**What this task involves:**
How do the lines read from the one holding "Klauskite (1269, 94)" through the last line of the listing? Set them down exactly, pictures omitted.

+++ Data to use

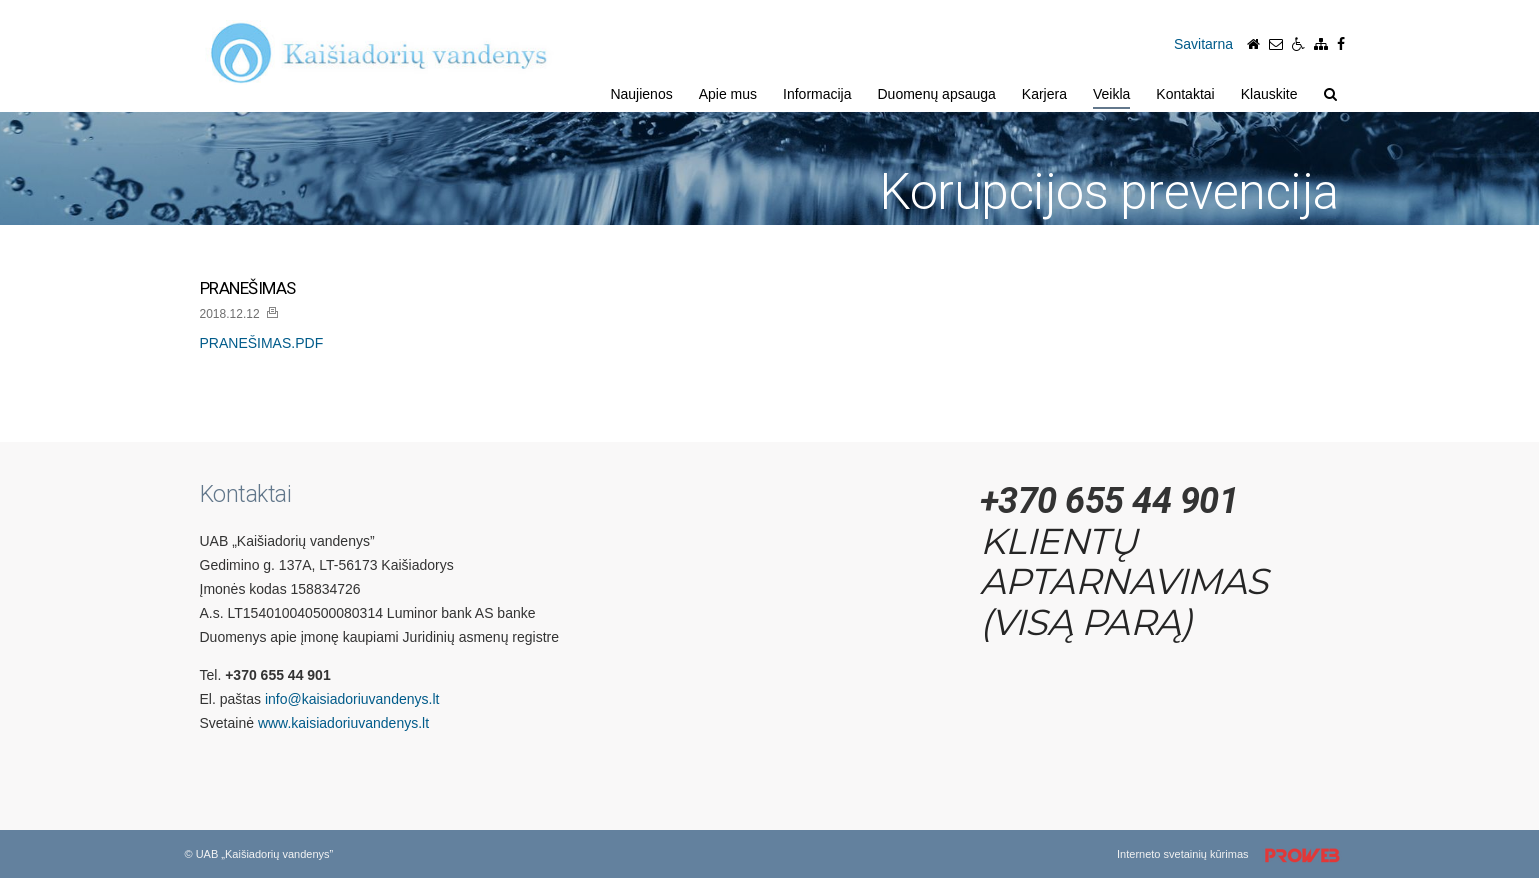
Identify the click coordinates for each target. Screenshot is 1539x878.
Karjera (1044, 94)
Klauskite (1269, 94)
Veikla (1111, 94)
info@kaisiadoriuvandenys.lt (352, 699)
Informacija (817, 94)
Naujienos (641, 94)
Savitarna (1203, 44)
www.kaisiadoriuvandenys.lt (343, 723)
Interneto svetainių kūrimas (1235, 856)
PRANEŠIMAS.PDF (262, 343)
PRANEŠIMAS (248, 288)
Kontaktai (1185, 94)
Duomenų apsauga (937, 94)
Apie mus (728, 94)
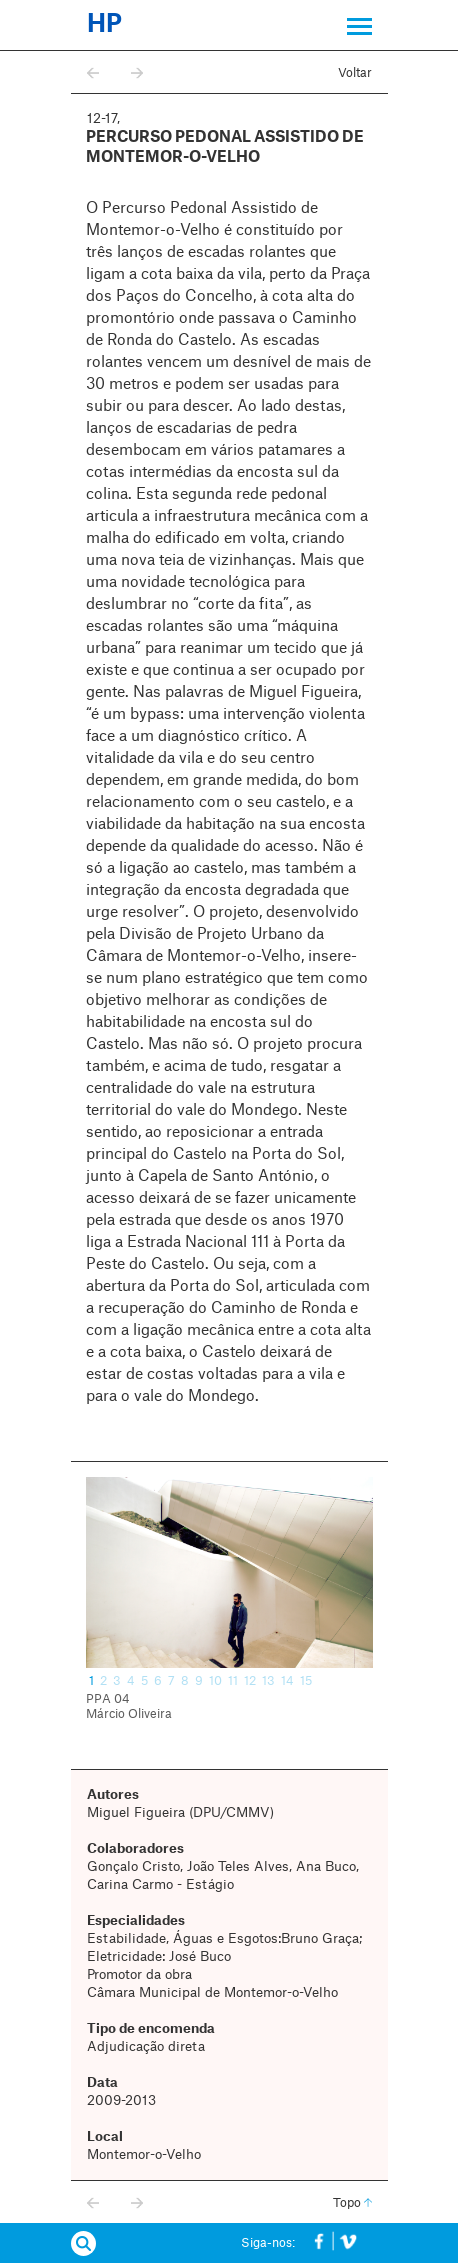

++++++

**Problem solution:**
Klauskite (1269, 94)
Veikla (1111, 94)
info@kaisiadoriuvandenys.lt (352, 699)
Informacija (817, 94)
Naujienos (641, 94)
Savitarna (1203, 44)
www.kaisiadoriuvandenys.lt (343, 723)
Interneto svetainių kūrimas (1235, 856)
PRANEŠIMAS.PDF (262, 343)
PRANEŠIMAS (248, 288)
Kontaktai (1185, 94)
Duomenų apsauga (937, 94)
Apie mus (728, 94)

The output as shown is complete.